Journalist Fionola Meredith takes a look at what is making the headlines in Monday's morning papers.
Bombardier's decision to invest over £500m in its Northern Ireland operation for a new series of aircraft - the biggest single investment by any company in Northern Ireland - is top story in both the News Letter and the Belfast Telegraph.
It is also the day for the dailies to reflect on the Twelfth.
The News Letter thinks it's been a glorious Twelfth in more ways than one, what with the Bombardier announcement and all the tourists at the parades.
The Telegraph too has full coverage of what it calls "the colour, the crowds... and the trouble".
So alongside images of cute flag-waving youngsters, it has some strong words about public drinking on Belfast's Lisburn Road on the Twelfth, grimly noting "observe the sons of Ulster - heading for a hangover".
Meanwhile, the Irish News focuses on the plight of a Catholic civil servant who is still in a near-coma state two years after suffering terrible head injuries in a sectarian attack.
The Bombardier investment gets prominent coverage in the Irish Times too.
Over at the Irish Independent, there's a dramatic photograph showing a Garda officer's narrow escape.
"As they are being patched up in hospital, they face the prospect of being visited by the knife-wielders that put them ther"
He's shown dodging out of the way as a wrecked car that had been involved in a fatal crash falls from a forklift truck as it was moved from the scene in Tipperary. "It could all too easily have been tragedy heaped upon tragedy," says the paper.
Gordon Brown has promised "shock tactics" to combat knife crime come in for harsh criticism in the Daily Telegraph, which reports that families of stab victims and politicians have branded them "half-baked" and "not tough enough".
"As if the victims of knife crime do not suffer enough," scoffs the paper's editorial. "As they are being patched up in hospital, they face the prospect of being visited by the knife-wielders that put them there."
Prison, as far as the Telegraph is concerned, is the only answer for those caught carrying knives.
Twins
It's a boy and a girl for Brangelina - that's the collective term for Brad Pitt and Angelina Jolie - and the papers are all agog, even the broadsheets.
The twins, to be named Knox Leon and Vivienne Marcheline, are already the world's most famous children according to the Independent - and a price tag of $11m has been slapped on the first pictures of them.
It's expected that the fee will go to charity.

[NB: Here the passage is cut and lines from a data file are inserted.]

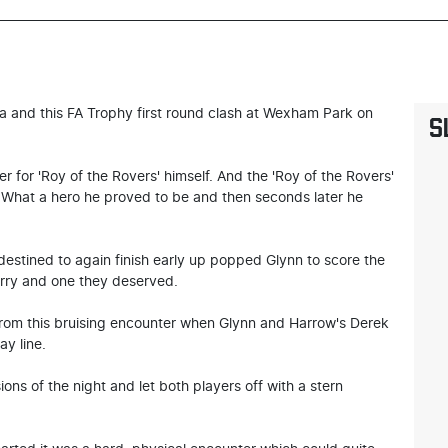
 and this FA Trophy first round clash at Wexham Park on
S
er for 'Roy of the Rovers' himself. And the 'Roy of the Rovers'
. What a hero he proved to be and then seconds later he
stined to again finish early up popped Glynn to score the
erry and one they deserved.
 from this bruising encounter when Glynn and Harrow's Derek
ay line.
ns of the night and let both players off with a stern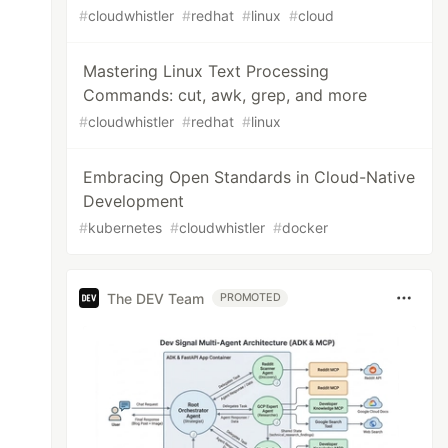
#
cloudwhistler
#
redhat
#
linux
#
cloud
Mastering Linux Text Processing
Commands: cut, awk, grep, and more
#
cloudwhistler
#
redhat
#
linux
Embracing Open Standards in Cloud-Native
Development
#
kubernetes
#
cloudwhistler
#
docker
The DEV Team
PROMOTED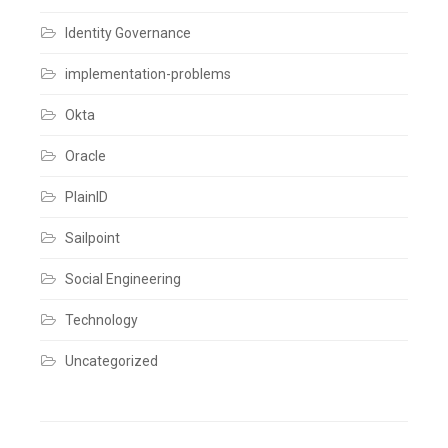
Comments
Identity Governance
implementation-problems
Okta
Oracle
PlainID
Sailpoint
Social Engineering
Technology
Uncategorized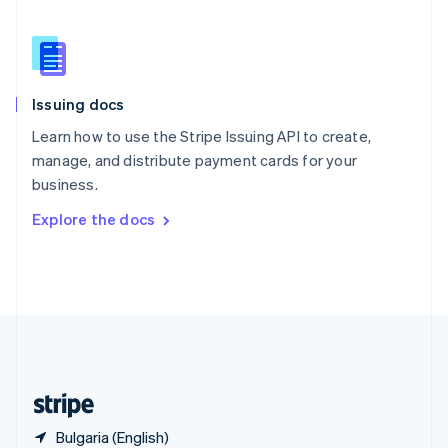
Singapore
English
简体中文
Slovakia
English
Slovenia
Issuing docs
English
Italiano
Spain
Learn how to use the Stripe Issuing API to create,
Español
English
manage, and distribute payment cards for your
Sweden
business.
Svenska
English
Switzerland
Explore the docs
Deutsch
Français
Italiano
English
Thailand
ไทย
English
United Arab Emirates
English
United Kingdom
English
United States
English
Español
简体中文
Bulgaria (English)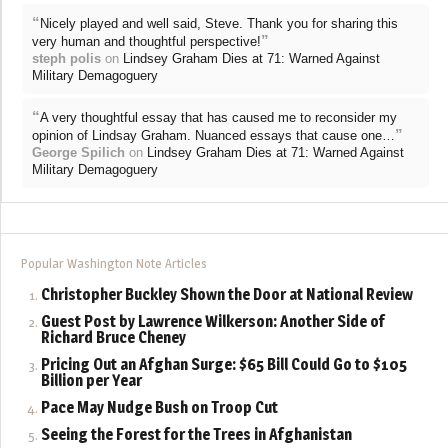
“
Nicely played and well said, Steve. Thank you for sharing this
”
very human and thoughtful perspective!
steph polis
on
Lindsey Graham Dies at 71: Warned Against
Military Demagoguery
“
A very thoughtful essay that has caused me to reconsider my
”
opinion of Lindsay Graham. Nuanced essays that cause one…
George Spilich
on
Lindsey Graham Dies at 71: Warned Against
Military Demagoguery
Popular Washington Note Articles
Christopher Buckley Shown the Door at National Review
Guest Post by Lawrence Wilkerson: Another Side of
Richard Bruce Cheney
Pricing Out an Afghan Surge: $65 Bill Could Go to $105
Billion per Year
Pace May Nudge Bush on Troop Cut
Seeing the Forest for the Trees in Afghanistan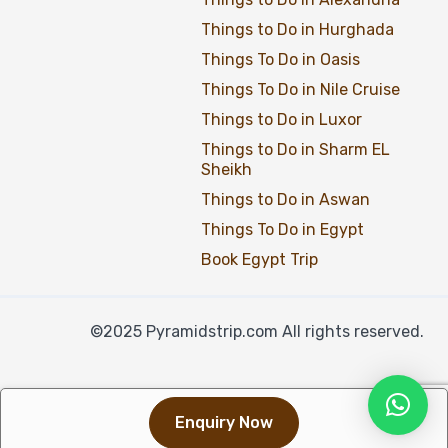
Things to Do in Hurghada
Things To Do in Oasis
Things To Do in Nile Cruise
Things to Do in Luxor
Things to Do in Sharm EL
Sheikh
Things to Do in Aswan
Things To Do in Egypt
Book Egypt Trip
©2025 Pyramidstrip.com All rights reserved.
Enquiry Now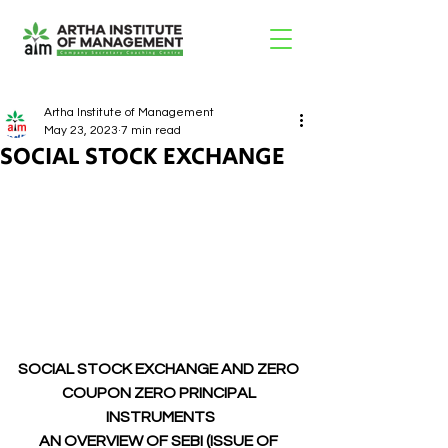
Artha Institute of Management
May 23, 2023
7 min read
SOCIAL STOCK EXCHANGE
SOCIAL STOCK EXCHANGE AND ZERO 
COUPON ZERO PRINCIPAL 
INSTRUMENTS
AN OVERVIEW OF SEBI (ISSUE OF 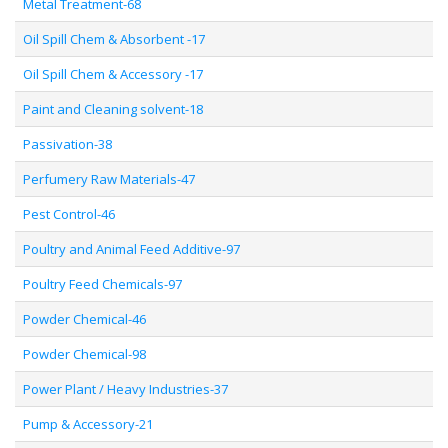
Metal Treatment-68
Oil Spill Chem & Absorbent -17
Oil Spill Chem & Accessory -17
Paint and Cleaning solvent-18
Passivation-38
Perfumery Raw Materials-47
Pest Control-46
Poultry and Animal Feed Additive-97
Poultry Feed Chemicals-97
Powder Chemical-46
Powder Chemical-98
Power Plant / Heavy Industries-37
Pump & Accessory-21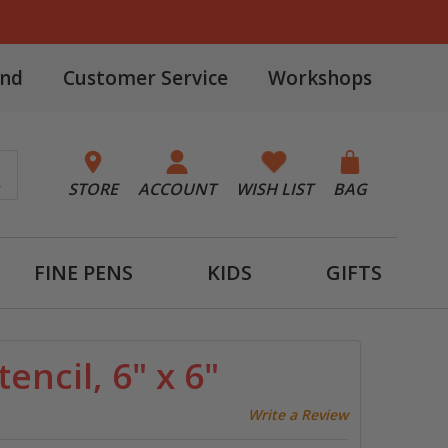
and
Customer Service
Workshops
STORE
ACCOUNT
WISH LIST
BAG
FINE PENS
KIDS
GIFTS
tencil, 6" x 6"
Write a Review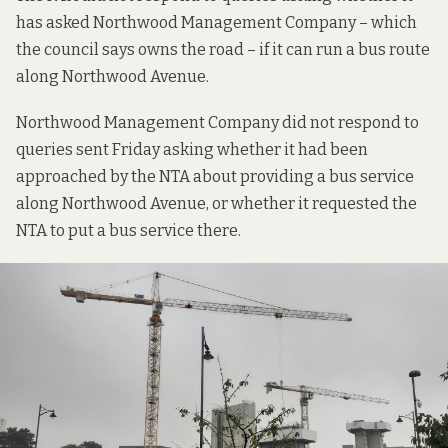
has asked Northwood Management Company – which
the council says owns the road – if it can run a bus route
along Northwood Avenue.
Northwood Management Company did not respond to
queries sent Friday asking whether it had been
approached by the NTA about providing a bus service
along Northwood Avenue, or whether it requested the
NTA to put a bus service there.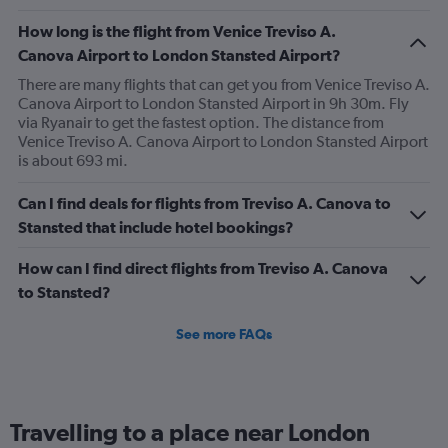
How long is the flight from Venice Treviso A.
Canova Airport to London Stansted Airport?
There are many flights that can get you from Venice Treviso A.
Canova Airport to London Stansted Airport in 9h 30m. Fly
via Ryanair to get the fastest option. The distance from
Venice Treviso A. Canova Airport to London Stansted Airport
is about 693 mi.
Can I find deals for flights from Treviso A. Canova to
Stansted that include hotel bookings?
How can I find direct flights from Treviso A. Canova
to Stansted?
See more FAQs
Travelling to a place near London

That would make it "the biggest ever baby deal", says the Guardian - the only other photos that "would possibly come that close is Britney Spears giving birth to an alien", one picture agent tells the paper.
And finally, the Guardian reports on a unusual plan to commemorate President Bush after his departure.

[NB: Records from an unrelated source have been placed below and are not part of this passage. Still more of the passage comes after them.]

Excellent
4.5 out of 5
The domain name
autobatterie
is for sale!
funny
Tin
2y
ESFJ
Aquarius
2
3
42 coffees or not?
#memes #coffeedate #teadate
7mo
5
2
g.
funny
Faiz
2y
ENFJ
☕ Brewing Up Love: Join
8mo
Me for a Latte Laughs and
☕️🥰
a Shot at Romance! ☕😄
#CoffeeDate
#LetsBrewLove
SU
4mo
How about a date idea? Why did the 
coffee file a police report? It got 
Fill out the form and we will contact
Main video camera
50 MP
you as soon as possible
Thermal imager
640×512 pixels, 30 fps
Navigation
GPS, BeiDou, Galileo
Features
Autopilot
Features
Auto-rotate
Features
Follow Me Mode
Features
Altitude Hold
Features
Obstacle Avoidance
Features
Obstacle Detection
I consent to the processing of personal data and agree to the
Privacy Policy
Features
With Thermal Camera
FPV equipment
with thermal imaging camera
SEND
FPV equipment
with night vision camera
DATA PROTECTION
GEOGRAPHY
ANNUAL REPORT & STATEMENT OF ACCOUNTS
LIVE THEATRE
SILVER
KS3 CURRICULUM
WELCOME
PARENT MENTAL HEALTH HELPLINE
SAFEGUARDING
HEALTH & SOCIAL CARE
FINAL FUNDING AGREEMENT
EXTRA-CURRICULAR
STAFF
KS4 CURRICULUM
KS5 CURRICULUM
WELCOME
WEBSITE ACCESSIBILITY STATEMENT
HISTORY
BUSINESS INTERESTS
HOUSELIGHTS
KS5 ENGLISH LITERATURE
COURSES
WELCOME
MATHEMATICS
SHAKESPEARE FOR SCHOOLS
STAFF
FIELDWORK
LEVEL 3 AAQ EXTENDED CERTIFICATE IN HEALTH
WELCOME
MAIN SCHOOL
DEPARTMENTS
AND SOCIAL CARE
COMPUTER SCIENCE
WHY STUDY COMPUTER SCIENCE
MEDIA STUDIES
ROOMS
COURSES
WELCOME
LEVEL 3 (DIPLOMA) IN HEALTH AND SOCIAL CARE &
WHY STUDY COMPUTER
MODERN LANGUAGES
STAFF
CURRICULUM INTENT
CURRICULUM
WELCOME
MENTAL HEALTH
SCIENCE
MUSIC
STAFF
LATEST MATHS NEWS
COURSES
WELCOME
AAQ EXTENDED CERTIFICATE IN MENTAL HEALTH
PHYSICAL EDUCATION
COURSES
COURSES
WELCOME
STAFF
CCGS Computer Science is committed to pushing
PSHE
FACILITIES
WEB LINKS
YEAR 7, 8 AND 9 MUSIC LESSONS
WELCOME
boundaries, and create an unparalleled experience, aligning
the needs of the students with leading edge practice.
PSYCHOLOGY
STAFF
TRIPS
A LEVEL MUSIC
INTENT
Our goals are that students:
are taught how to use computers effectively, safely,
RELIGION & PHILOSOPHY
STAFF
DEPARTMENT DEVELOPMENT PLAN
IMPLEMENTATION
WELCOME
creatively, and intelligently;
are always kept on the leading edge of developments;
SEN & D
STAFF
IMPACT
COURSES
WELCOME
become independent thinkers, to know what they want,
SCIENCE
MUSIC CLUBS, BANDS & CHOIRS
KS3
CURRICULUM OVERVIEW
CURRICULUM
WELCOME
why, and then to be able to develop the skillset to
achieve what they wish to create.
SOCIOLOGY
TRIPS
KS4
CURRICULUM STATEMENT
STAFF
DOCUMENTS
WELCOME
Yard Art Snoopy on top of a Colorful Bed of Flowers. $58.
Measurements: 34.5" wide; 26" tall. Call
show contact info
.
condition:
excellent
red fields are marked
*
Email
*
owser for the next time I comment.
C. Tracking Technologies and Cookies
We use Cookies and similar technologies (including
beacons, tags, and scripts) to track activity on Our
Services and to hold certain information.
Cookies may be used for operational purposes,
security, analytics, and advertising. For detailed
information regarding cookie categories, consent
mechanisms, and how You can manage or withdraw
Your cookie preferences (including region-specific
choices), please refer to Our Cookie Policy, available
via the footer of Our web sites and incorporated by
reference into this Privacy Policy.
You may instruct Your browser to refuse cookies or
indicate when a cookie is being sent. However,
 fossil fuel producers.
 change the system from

Last week, a group called the Presidential Memorial Commission of San Francisco submitted a petition bearing almost 12,000 signatures to election officials, in a bid to put their proposal put to ballot in November.
And their aim? They want the Oceanside Water Pollution Control Plant rechristened the George W Bush Sewage Plant. They consider it a fitting tribute to the man who quipped "goodbye from the world's biggest polluter" as he left the G8 summit last week.
And it could happen - the group do have enough signatures required under California law. But the paper says "the name change might be not quite right - the plant does, after all, control pollution".